From: Dave Wysochanski <dwysocha@redhat.com>
To: Trond Myklebust <trondmy@hammerspace.com>,
	"olga.kornievskaia@gmail.com" <olga.kornievskaia@gmail.com>
Cc: "anna.schumaker@netapp.com" <anna.schumaker@netapp.com>,
	"linux-nfs@vger.kernel.org" <linux-nfs@vger.kernel.org>
Subject: Re: [PATCH 1/1] SUNRPC: fix handling of half-closed connection
Date: Sat, 23 Feb 2019 12:31:13 -0500	[thread overview]
Message-ID: <1550943073.4890.1.camel@redhat.com> (raw)
In-Reply-To: <cac1ddc0f4f2e70e1bfc2dc142f9675b68073440.camel@hammerspace.com>

On Fri, 2019-02-22 at 20:00 +0000, Trond Myklebust wrote:
> On Fri, 2019-02-22 at 14:17 -0500, Dave Wysochanski wrote:
> > On Fri, 2019-02-22 at 12:10 -0500, Olga Kornievskaia wrote:
> > > On Fri, Feb 22, 2019 at 11:32 AM Dave Wysochanski <
> > > dwysocha@redhat.co
> > > m> wrote:
> > > > On Fri, 2019-02-22 at 09:44 -0500, Olga Kornievskaia wrote:
> > > > > Hi Dave,
> > > > > 
> > > > > A re-producer is a server that sends an ACK to the client's
> > > > > FIN/ACK
> > > > > request and does nothing afterwards (I can reproduce it 100%
> > > > > with
> > > > > a
> > > > > hacked up server.
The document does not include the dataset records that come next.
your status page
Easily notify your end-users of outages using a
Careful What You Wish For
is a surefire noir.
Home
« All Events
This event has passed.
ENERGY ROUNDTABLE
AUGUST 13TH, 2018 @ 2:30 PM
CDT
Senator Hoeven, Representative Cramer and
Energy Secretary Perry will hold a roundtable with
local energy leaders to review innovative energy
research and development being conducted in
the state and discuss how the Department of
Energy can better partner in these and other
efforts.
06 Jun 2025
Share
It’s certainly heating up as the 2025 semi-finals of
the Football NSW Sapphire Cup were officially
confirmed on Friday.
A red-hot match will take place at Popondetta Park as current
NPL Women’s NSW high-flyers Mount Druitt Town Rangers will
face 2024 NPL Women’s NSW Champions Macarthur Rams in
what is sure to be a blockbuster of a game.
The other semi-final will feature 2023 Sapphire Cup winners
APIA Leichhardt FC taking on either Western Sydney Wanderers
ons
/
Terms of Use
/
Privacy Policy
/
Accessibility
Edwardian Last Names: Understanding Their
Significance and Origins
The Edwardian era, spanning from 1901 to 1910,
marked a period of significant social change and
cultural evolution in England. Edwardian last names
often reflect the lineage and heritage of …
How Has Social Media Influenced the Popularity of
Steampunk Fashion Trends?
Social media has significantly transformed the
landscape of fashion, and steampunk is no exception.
It was discovered with a "broken" server
> > > > > that
> > > > > doesn't fully closes a connection). It leave this client
> > > > > unable
> > > > > to
> > > > > connect to this server again indefinitely/forever/reboot
> > > > > required
> > > > > kind
> > > > > of state. Once it was considered that doing something like
> > > > > that
> > > > > to
> > > > > the
> > > > > client is a form of an attack (denial-of-server) and thus the
> > > > > kernel
> > > > > has a tcp_fin_timeout option after which the kernel will
> > > > > abort
> > > > > the
> > > > > connection. However this only applies to the sockets that
> > > > > have
> > > > > been
> > > > > closed by the client. This is NOT the case. NFS does not
> > > > > close
> > > > > the
> > > > > connection and it ignores kernel's notification of FIN_WAIT2
> > > > > state.
> > > > > 
> > > > 
> > > > Interesting.  I had the same reproducer but eventually an RST
> > > > would
> > > > get
> > > > sent from the NFS client due to the TCP keepalives.  It sounds
> > > > like
> > > > that is not the case anymore.  When I did my testing was over a
> > > > year
> > > > and a half ago though.
> > > 
> > > after the keepalives the TCP also sends a FIN/ACK if the server
> > > properly sent a FIN/ACK back, then keep alive will indeed be
> > > sufficient. Can you check if in your trace server in one time
> > > sent
> > > just an ACK but in another case sent the FIN/ACK?
> > > 
> > 
> > I had two reproducers actually.  In both cases the NFS server would
> > never send a FIN.
> > 
> > The first bug (https://bugzilla.redhat.com/show_bug.cgi?id=1458421)
> > was
> > about a NFS server crash after being in the half-close state.  An
> > NFS4
> > client without that keepalive patch would hang.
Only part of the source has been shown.